The Adobe Walls Fort was re-established by buffalo hunters in the 1870s. The second battle of Adobe Walls took place on 27th June 1874 when a combined force of Cheyenne, Kiowa and Comanchewarriors led by Quanah and Satanta. The defenders, including Bat Masterson, were well armed and were able to hold off the warriors. After suffering heavy casualties the warriors abandoned the attack. Three hunters were killed in the battle.

Satanta was captured in October, 1874. Unwilling to spend the rest of his life in prison, Satanta killed himself on 11th October, 1878, by diving headlong from a high window of the prison hospital.

Primary Sources

(1) Nelson Miles, Personal Recollections and Observations (1896)

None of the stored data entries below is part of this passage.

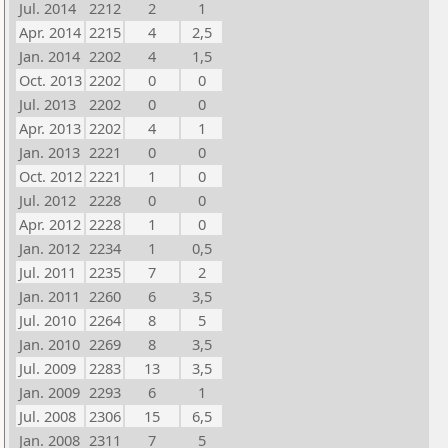
Jul. 2014
2212
2
1
Apr. 2014
2215
4
2,5
Jan. 2014
2202
4
1,5
Oct. 2013
2202
0
0
Jul. 2013
2202
0
0
Apr. 2013
2202
4
1
Jan. 2013
2221
0
0
Oct. 2012
2221
1
0
Jul. 2012
2228
0
0
Apr. 2012
2228
1
0
Jan. 2012
2234
1
0,5
Jul. 2011
2235
7
2
Jan. 2011
2260
6
3,5
Jul. 2010
2264
8
5
Jan. 2010
2269
8
3,5
Jul. 2009
2283
13
3,5
Jan. 2009
2293
6
1
Jul. 2008
2306
15
6,5
Jan. 2008
2311
7
5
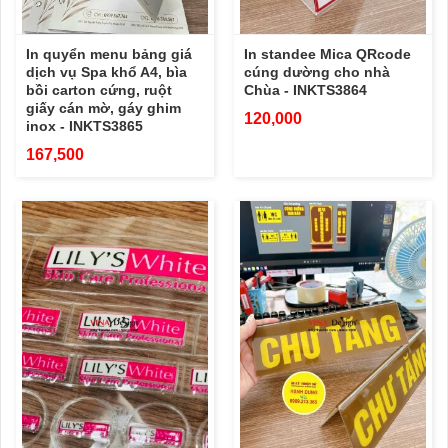
In quyển menu bảng giá
In standee Mica QRcode
dịch vụ Spa khổ A4, bìa
cúng dường cho nhà
bồi carton cứng, ruột
Chùa - INKTS3864
giấy cán mờ, gáy ghim
120,000
inox - INKTS3865
167,500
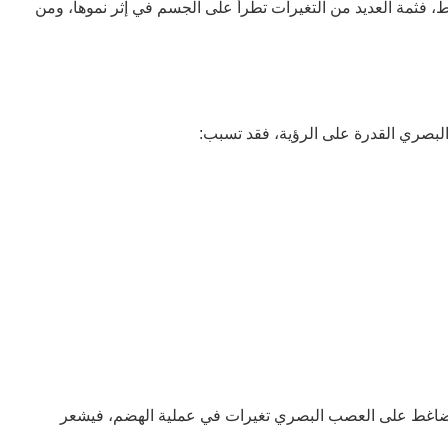
 فثمة العديد من التغيرات تطرأ على الجسم في إثر نموها، ومن
البصري القدرة على الرؤية، فقد تسبب:
 ضاغط على العصب البصري تغيرات في عملية الهضم، فيشعر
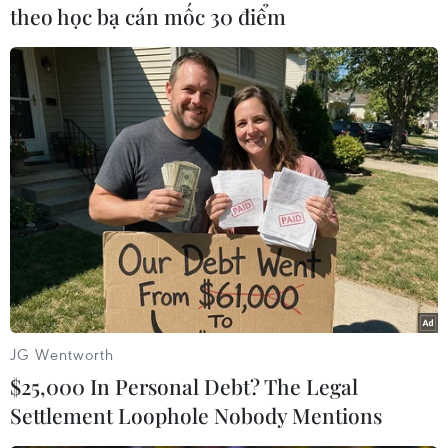
theo học bạ cán mốc 30 điểm
#Chữa bệnh tiểu đường
#Colonel Abrams
#Nhạc House
#Lễ Tạ Ơn
#DJ Tony Tune Herbert
JG Wentworth
#ca khúc Trapped
#người vô gia cư
Mỹ
$25,000 In Personal Debt? The Legal
Settlement Loophole Nobody Mentions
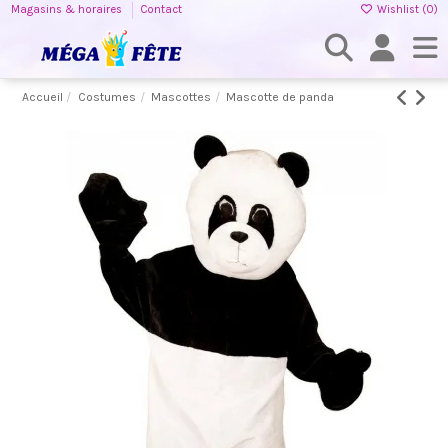
Magasins & horaires
Contact
Wishlist (
0
)
Accueil
Costumes
Mascottes
Mascotte de panda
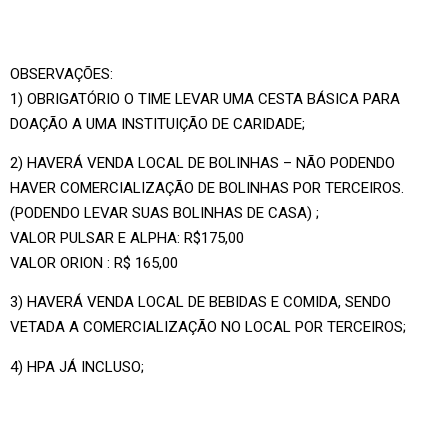
OBSERVAÇÕES:
1) OBRIGATÓRIO O TIME LEVAR UMA CESTA BÁSICA PARA
DOAÇÃO A UMA INSTITUIÇÃO DE CARIDADE;
2) HAVERÁ VENDA LOCAL DE BOLINHAS – NÃO PODENDO
HAVER COMERCIALIZAÇÃO DE BOLINHAS POR TERCEIROS.
(PODENDO LEVAR SUAS BOLINHAS DE CASA) ;
VALOR PULSAR E ALPHA: R$175,00
VALOR ORION : R$ 165,00
3) HAVERÁ VENDA LOCAL DE BEBIDAS E COMIDA, SENDO
VETADA A COMERCIALIZAÇÃO NO LOCAL POR TERCEIROS;
4) HPA JÁ INCLUSO;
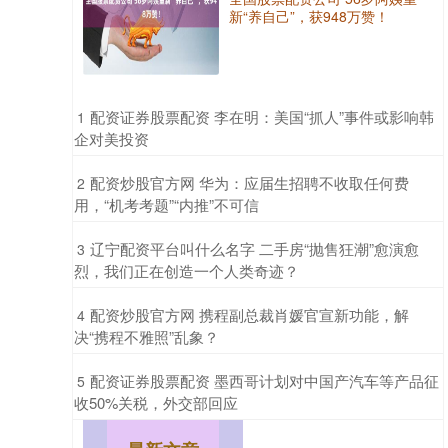
新“养自己”，获948万赞！
​配资证券股票配资 李在明：美国“抓人”事件或影响韩
1
企对美投资
​配资炒股官方网 华为：应届生招聘不收取任何费
2
用，“机考考题”“内推”不可信
​辽宁配资平台叫什么名字 二手房“抛售狂潮”愈演愈
3
烈，我们正在创造一个人类奇迹？
​配资炒股官方网 携程副总裁肖媛官宣新功能，解
4
决“携程不雅照”乱象？
​配资证券股票配资 墨西哥计划对中国产汽车等产品征
5
收50%关税，外交部回应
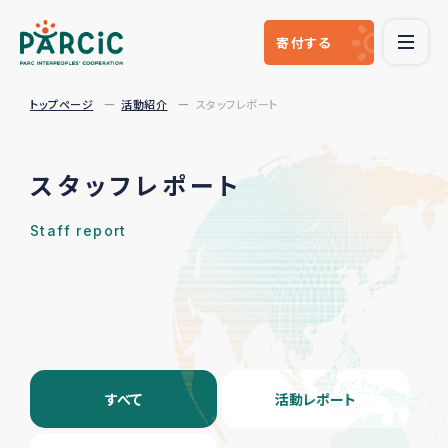
寄付
する
トップページ
活動紹介
スタッフレポート
スタッフレポート
Staff report
すべて
活動レポート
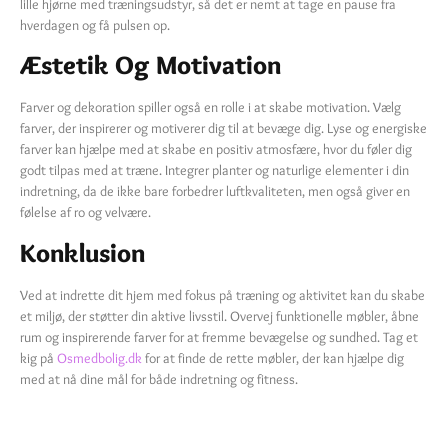
lille hjørne med træningsudstyr, så det er nemt at tage en pause fra
hverdagen og få pulsen op.
Æstetik Og Motivation
Farver og dekoration spiller også en rolle i at skabe motivation. Vælg
farver, der inspirerer og motiverer dig til at bevæge dig. Lyse og energiske
farver kan hjælpe med at skabe en positiv atmosfære, hvor du føler dig
godt tilpas med at træne. Integrer planter og naturlige elementer i din
indretning, da de ikke bare forbedrer luftkvaliteten, men også giver en
følelse af ro og velvære.
Konklusion
Ved at indrette dit hjem med fokus på træning og aktivitet kan du skabe
et miljø, der støtter din aktive livsstil. Overvej funktionelle møbler, åbne
rum og inspirerende farver for at fremme bevægelse og sundhed. Tag et
kig på
Osmedbolig.dk
for at finde de rette møbler, der kan hjælpe dig
med at nå dine mål for både indretning og fitness.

The Indians of the Southwest, who had been accustomed to roam at will over Texas, New Mexico, Colorado, Kansas, and Indian Territory, were gathered at this great council. Their grievances, their woes, their condition, and final destruction were portrayed with vivid native eloquence. Their savage natures were aroused to the most intense ferocity. There was but one sentiment, and that was revenge and relentless war upon the white race. The unanimous resolve of the warriors of the different tribes was the formation of a great war party to attack and destroy the buffalo-hunters who were occupying a stockade at Adobe Walls on the Canadian River in the Panhandle of Texas. This resulted in a severe fight between the resolute, self-reliant white man and the savage, similar to those in the days of Daniel Boone on the "dark and bloody ground" of Kentucky. These hunters were accustomed to go out along the Canadian River region, get on the leeward side of a herd of buffalo, and at a distance where the crack of their rifles would not be heard fire with great accuracy and deadly effect until the herd of forty, sixty, and sometimes one hundred and forty buffalo would lie dead upon the plain. Fortunately the Indian attack upon the hunters occurred on Sunday when they were all gathered together. The Indians displayed the greatest courage, some of them dashing up to the very gates of the stockade and trying to beat them down with their spears and tomahawks while their comrades kept up a sharp fire with their rifles. Their assault was repulsed with severe loss, a large number were killed and many wounded, and the troops were called upon to suppress the Indian hostilities.